A C imeplementation of the Rocca cipher from the paper Rocca: An Efficient AES-based Encryption Scheme for Beyond 5G.
The public header files are in include and the source files are
in src.
There are two implementations:
- ARMv8 (NEON and the Cryptography Extension for AES)
- x86-64 (SSE3 and AES)
#include <errno.h>
#include <stdint.h> // uint8_t
#include <stdio.h> // printf
#include <stdlib.h> // size_t
#include <sys/random.h> // getrandom(2) or getentropy(2)
#include "rocca.h"
// sys_rand_bytes reads up to |buf_len| cryptographically secure
// random bytes into |buf|.
static int sys_rand_bytes(uint8_t* buf, size_t buf_len) {
#if defined(__APPLE__)
int r = getentropy(buf, buf_len);
if (r == 0) {
return buf_len;
}
return r;
#elif defined(__linux__)
return getrandom(buf, buf_len, 0);
#else
#error "find a CSPRNG"
#endif // defined(__APPLE__)
}
// rand_bytes reads |buf_len| cryptographically secure random
// bytes into |buf|.
static void rand_bytes(uint8_t* buf, size_t buf_len) {
size_t n = 0;
while (n < buf_len) {
size_t m = 256;
if (m > buf_len - n) {
m = buf_len - n;
}
int r = sys_rand_bytes(&buf[n], m);
if (r < 0) {
if (errno == EINTR) {
continue;
}
perror("sys_rand_bytes");
abort();
}
n += r;
}
}
int main(void) {
static const uint8_t plaintext[] = "hello, world!";
static const size_t plaintext_len = sizeof(plaintext);
uint8_t ciphertext[sizeof(plaintext) + ROCCA_OVERHEAD] = {0};
static const size_t ciphertext_len = sizeof(ciphertext);
const uint8_t key[ROCCA_KEY_SIZE] = {0};
static const size_t key_len = sizeof(key);
rand_bytes((uint8_t*)key, sizeof(key));
const uint8_t nonce[ROCCA_NONCE_SIZE] = {0};
static const size_t nonce_len = sizeof(nonce);
rand_bytes((uint8_t*)nonce, sizeof(nonce));
static const uint8_t additional_data[42] = {0};
static const size_t additional_data_len = sizeof(additional_data);
bool ok = rocca_seal(ciphertext, ciphertext_len, key, key_len, nonce,
nonce_len, plaintext, plaintext_len, additional_data,
additional_data_len);
if (!ok) {
// One of the parameters are incorrect.
abort();
}
uint8_t output[sizeof(ciphertext) - ROCCA_OVERHEAD] = {0};
static const size_t output_len = sizeof(output);
ok = rocca_open(output, output_len, key, key_len, nonce, nonce_len,
ciphertext, ciphertext_len, additional_data,
additional_data_len);
if (!ok) {
// The ciphertext cannot be authenticated for this
// (key, nonce) pair. Do NOT use |output|.
return EXIT_FAILURE;
}
printf("plaintext: %s\n", output);
return EXIT_SUCCESS;
}Since Rocca is brand-new and largely unreviewed, you probably want AEGIS instead.

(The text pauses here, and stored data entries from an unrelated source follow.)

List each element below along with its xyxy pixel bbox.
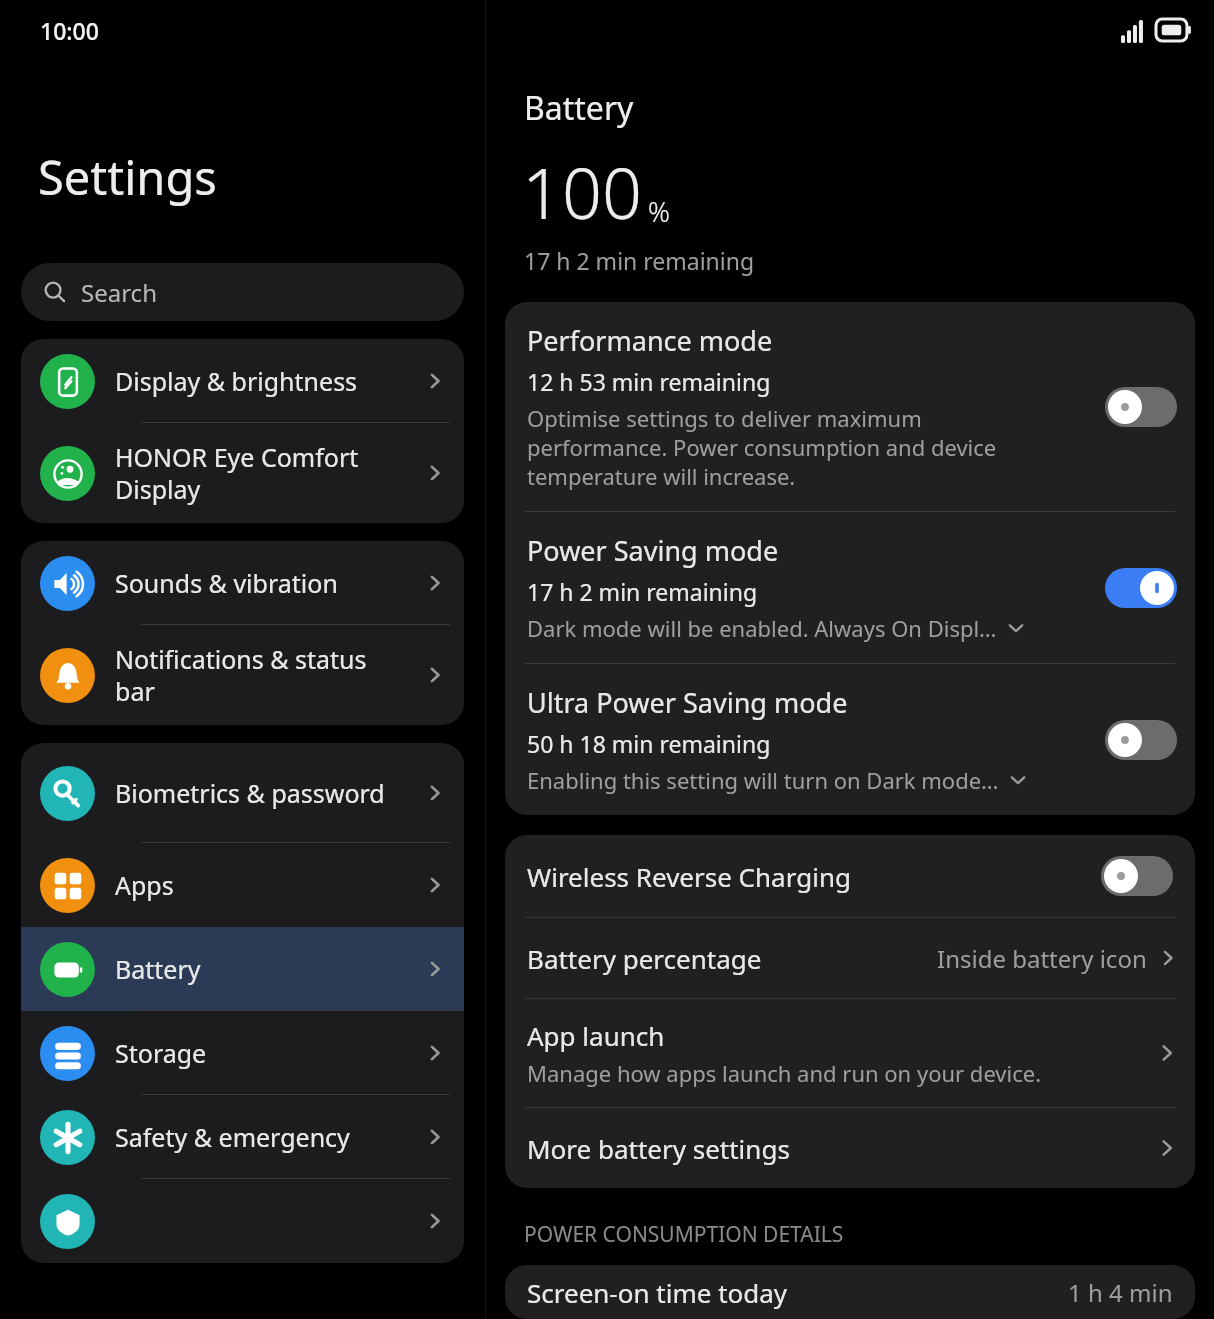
staticText: Safety & emergency: [115, 1120, 412, 1154]
staticText: POWER CONSUMPTION DETAILS: [524, 1220, 844, 1249]
button[interactable]: Display & brightness: [21, 339, 464, 423]
staticText: Notifications & status bar: [115, 642, 412, 708]
button[interactable]: Sounds & vibration: [21, 541, 464, 625]
staticText: Sounds & vibration: [115, 566, 412, 600]
staticText: Battery: [524, 86, 634, 130]
staticText: Ultra Power Saving mode: [527, 684, 848, 721]
staticText: Biometrics & password: [115, 776, 412, 810]
button[interactable]: Ultra Power Saving mode: [505, 664, 1195, 815]
button[interactable]: HONOR Eye Comfort Display: [21, 423, 464, 523]
button[interactable]: Power Saving mode: [505, 512, 1195, 663]
staticText: Inside battery icon: [937, 942, 1147, 975]
button[interactable]: App launch: [505, 999, 1195, 1107]
staticText: Optimise settings to deliver maximum per…: [527, 403, 997, 491]
staticText: Enabling this setting will turn on Dark …: [527, 765, 999, 795]
staticText: More battery settings: [527, 1131, 1155, 1166]
staticText: 100: [522, 144, 642, 239]
staticText: Storage: [115, 1036, 412, 1070]
staticText: Power Saving mode: [527, 532, 779, 569]
staticText: Settings: [38, 145, 217, 209]
button[interactable]: Search: [21, 263, 464, 321]
staticText: Apps: [115, 868, 412, 902]
staticText: 17 h 2 min remaining: [527, 576, 758, 607]
button[interactable]: Safety & emergency: [21, 1095, 464, 1179]
button[interactable]: Notifications & status bar: [21, 625, 464, 725]
staticText: Dark mode will be enabled. Always On Dis…: [527, 613, 997, 643]
button[interactable]: Toggle on: [1105, 568, 1177, 608]
button[interactable]: Toggle off: [1101, 856, 1173, 896]
staticText: Battery: [115, 952, 412, 986]
button[interactable]: Battery percentage: [505, 918, 1195, 998]
button[interactable]: More battery settings: [505, 1108, 1195, 1188]
staticText: 50 h 18 min remaining: [527, 728, 771, 759]
staticText: Manage how apps launch and run on your d…: [527, 1058, 1042, 1088]
staticText: 17 h 2 min remaining: [524, 245, 755, 276]
staticText: Display & brightness: [115, 364, 412, 398]
button[interactable]: Biometrics & password: [21, 743, 464, 843]
staticText: HONOR Eye Comfort Display: [115, 440, 412, 506]
staticText: Performance mode: [527, 322, 773, 359]
staticText: Screen-on time today: [527, 1275, 1068, 1310]
button[interactable]: Storage: [21, 1011, 464, 1095]
staticText: Battery percentage: [527, 941, 937, 976]
staticText: Search: [81, 276, 157, 309]
staticText: %: [648, 193, 670, 230]
button[interactable]: Apps: [21, 843, 464, 927]
button[interactable]: Toggle off: [1105, 720, 1177, 760]
button[interactable]: [21, 1179, 464, 1263]
button[interactable]: Wireless Reverse Charging: [505, 835, 1195, 917]
staticText: 10:00: [40, 15, 99, 46]
staticText: Wireless Reverse Charging: [527, 859, 1101, 894]
staticText: 1 h 4 min: [1068, 1276, 1173, 1309]
staticText: App launch: [527, 1018, 665, 1053]
staticText: 12 h 53 min remaining: [527, 366, 771, 397]
button[interactable]: Performance mode: [505, 302, 1195, 511]
button[interactable]: Screen-on time today: [505, 1265, 1195, 1319]
button[interactable]: Toggle off: [1105, 387, 1177, 427]
button[interactable]: Battery: [21, 927, 464, 1011]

This project uses full disclosure. If you find a security bug in an implementation, please e-mail me or create a GitHub issue.
You should only use cryptography libraries that have been reviewed by cryptographers or cryptography engineers. While I am a cryptography engineer, I'm not your cryptography engineer, and I have not had this project reviewed by any other cryptographers.